[Numpy-discussion] Byte aligned arrays
Thu Dec 20 06:15:15 CST 2012
On Thu, Dec 20, 2012 at 8:12 AM, Henry Gomersall <email@example.com> wrote:
> On Wed, 2012-12-19 at 15:10 +0000, Nathaniel Smith wrote:
>> >> > Is this something that can be rolled into Numpy (the feature, not
>> >> > particular implementation or interface - though I'd be happy for
>> it to
>> >> > be so)?
>> >> >
>> >> > Regarding (b), I've written a test case that works for Linux on
>> >> > with GCC (my platform!). I can test it on 32-bit windows, but
>> that's it.
>> >> > Is ARM supported by Numpy? Neon would be great to include as
>> well. What
>> >> > other platforms might need this?
>> >> Your code looks simple and portable to me (at least the alignment
>> >> part). I can see a good argument for adding this sort of
>> >> directly to numpy with a nice interface, though, since these kind
>> >> requirements seem quite common these days. Maybe an interface like
>> >> a = np.asarray([1, 2, 3], base_alignment=32) # should this be in
>> >> bits or in bytes?
>> >> b = np.empty((10, 10), order="C", base_alignment=32)
>> >> # etc.
>> >> assert a.base_alignment == 32
>> >> which underneath tries to use posix_memalign/_aligned_malloc when
>> >> possible, or falls back on the overallocation trick otherwise?
>> > There is a thread about this from several years back. IIRC, David
>> > was interested in the same problem. At first glance, the alignment
>> > looks interesting. One possible concern is keeping alignment for
>> > views, etc., which is probably not possible in any sensible way. But
>> > who need this most likely know what they are doing and just need
>> > allocated on the proper boundary.
>> Right, my intuition is that it's like order="C" -- if you make a new
>> array by, say, indexing, then it may or may not have order="C", no
>> guarantees.
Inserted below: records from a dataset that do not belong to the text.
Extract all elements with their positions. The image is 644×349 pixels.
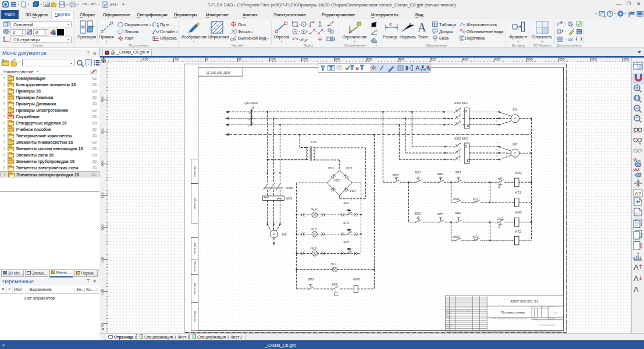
svg-text:ТV1: ТV1 <box>311 140 317 144</box>
svg-text:КМ2: КМ2 <box>515 211 522 214</box>
svg-text:КМ1: КМ1 <box>453 197 460 201</box>
svg-text:SQ2: SQ2 <box>414 212 421 215</box>
svg-text:КК: КК <box>498 177 502 180</box>
svg-text:A: A <box>415 65 420 72</box>
svg-text:BM: BM <box>110 2 116 6</box>
svg-text:Лист: Лист <box>532 318 538 320</box>
svg-text:Лит: Лит <box>532 305 536 308</box>
svg-text:КМ1 КК1: КМ1 КК1 <box>454 101 468 105</box>
svg-text:М2: М2 <box>513 143 518 146</box>
svg-text:SВ5: SВ5 <box>437 212 444 216</box>
svg-text:Топ Системы: Топ Системы <box>538 323 555 326</box>
svg-text:АБВГ.000.001 Э1: АБВГ.000.001 Э1 <box>510 299 539 303</box>
svg-text:A: A <box>634 274 639 283</box>
svg-text:SВ2: SВ2 <box>455 211 462 215</box>
svg-text:3~: 3~ <box>514 120 516 122</box>
svg-text:КМ3: КМ3 <box>353 277 360 281</box>
svg-text:1?: 1? <box>635 211 640 215</box>
svg-text:SВ6: SВ6 <box>392 173 399 177</box>
svg-text:М3: М3 <box>282 233 287 236</box>
svg-text:Инв № подл: Инв № подл <box>194 311 196 322</box>
svg-text:5: 5 <box>422 65 424 68</box>
svg-text:Инв № подл: Инв № подл <box>194 198 196 209</box>
svg-text:С2: С2 <box>275 222 277 224</box>
svg-text:SQ1: SQ1 <box>414 170 421 174</box>
svg-text:Т.контр.: Т.контр. <box>446 316 453 318</box>
svg-text:КТ2: КТ2 <box>515 230 522 233</box>
svg-text:VD3: VD3 <box>346 166 353 170</box>
svg-text:С3: С3 <box>496 120 498 123</box>
svg-text:1:1: 1:1 <box>554 312 557 315</box>
svg-text:VD2: VD2 <box>334 179 340 182</box>
svg-text:1Е 100.000 ЈБ9У: 1Е 100.000 ЈБ9У <box>206 71 231 74</box>
svg-text:КТ2: КТ2 <box>473 235 479 238</box>
svg-text:A?: A? <box>635 190 641 196</box>
svg-text:Инв № подл: Инв № подл <box>194 283 196 294</box>
svg-text:A: A <box>634 285 639 294</box>
svg-text:КМ2: КМ2 <box>453 235 460 238</box>
svg-text:SР1: SР1 <box>343 201 349 205</box>
svg-text:HL1: HL1 <box>331 262 337 266</box>
svg-text:Инв № подл: Инв № подл <box>194 243 196 254</box>
svg-text:SВ1: SВ1 <box>455 170 461 174</box>
svg-text:М: М <box>514 117 516 120</box>
svg-text:5: 5 <box>389 23 392 27</box>
svg-text:М: М <box>273 233 275 236</box>
svg-text:HL4: HL4 <box>311 208 316 211</box>
svg-text:3~: 3~ <box>514 155 516 157</box>
svg-text:А: А <box>234 38 236 41</box>
svg-text:SВ4: SВ4 <box>437 172 443 176</box>
svg-text:КТ1: КТ1 <box>473 197 479 201</box>
svg-text:Масштаб: Масштаб <box>549 305 557 308</box>
svg-text:С2: С2 <box>496 115 498 117</box>
svg-text:A: A <box>634 263 639 272</box>
svg-text:С1: С1 <box>496 143 498 145</box>
svg-text:SВ3: SВ3 <box>308 277 315 281</box>
svg-text:М1: М1 <box>513 108 517 111</box>
svg-text:Утв.: Утв. <box>446 326 450 329</box>
svg-text:Пример схемы: Пример схемы <box>501 311 525 314</box>
svg-text:М: М <box>514 151 516 154</box>
svg-text:С1: С1 <box>269 222 271 224</box>
svg-text:Инв № подл: Инв № подл <box>194 166 196 176</box>
svg-text:3~: 3~ <box>272 236 275 238</box>
svg-text:С3: С3 <box>496 155 498 158</box>
svg-text:С3: С3 <box>282 222 284 224</box>
svg-text:КТ1: КТ1 <box>515 191 521 194</box>
svg-text:HL6: HL6 <box>311 247 317 250</box>
svg-text:КК3: КК3 <box>332 283 338 286</box>
svg-text:КК3: КК3 <box>286 197 293 200</box>
svg-text:КМ2 КК2: КМ2 КК2 <box>454 137 468 140</box>
svg-text:С2: С2 <box>496 149 498 151</box>
svg-text:SР2: SР2 <box>343 221 349 225</box>
svg-text:?: ? <box>609 11 611 16</box>
svg-text:Листов 1: Листов 1 <box>548 318 557 320</box>
svg-text:VD1: VD1 <box>328 166 335 170</box>
svg-text:VD4: VD4 <box>350 189 356 193</box>
svg-text:КК2: КК2 <box>497 217 504 220</box>
svg-text:КМ1: КМ1 <box>515 171 522 174</box>
svg-text:HL5: HL5 <box>311 227 317 231</box>
svg-text:С1: С1 <box>496 108 498 110</box>
svg-text:val: val <box>568 37 573 41</box>
svg-text:КМ3: КМ3 <box>286 186 293 190</box>
svg-text:Масса: Масса <box>542 305 547 308</box>
svg-text:Схема электрическая принципиал: Схема электрическая принципиальная <box>490 318 527 320</box>
svg-text:Инв № подл: Инв № подл <box>194 261 196 272</box>
svg-text:SР3: SР3 <box>343 240 350 244</box>
svg-text:QF1/63А: QF1/63А <box>244 101 258 105</box>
So when you care, you call asarray(a, order="C") and that
>> either makes a copy or not as needed. Similarly for base alignment.
>> I guess to push this analogy even further we could define a set of
>> array flags, ALIGNED_8, ALIGNED_16, etc. (In practice only power-of-2
>> alignment matters, I think, so the number of flags would remain
>> manageable?) That would make the C API easier to deal with too, no
>> need to add PyArray_FromAnyAligned.
> So, if I were to implement this, I presume the proper way would be
> through modifications to multiarray?
Yes, numpy/core/src/multiarray/ is the code you'd be modifying.
> Would this basic description be a reasonable initial target?
My feeling is that we're at the stage where we need to get more
information and feedback from people with experience in this area
before we'll be able to merge anything into numpy proper (since that
implies nailing down and committing to an API). One way to get that
might be to go ahead and implement something to experiment with, and
this "basic description" does seem like one of the plausible options,
so... yes it seems like a reasonable initial target to work on, but I
don't want to mislead you into thinking that I think it would
necessarily be a reasonable initial target to ship in 1.8 or whatever.
I feel like I don't have enough information to make a judgement there.
There must be other people working with SIMD and numpy, right? If
you're interested in this problem, another thing that might help would
be to spend some effort finding those people and convincing them to
get involved in discussing what they need.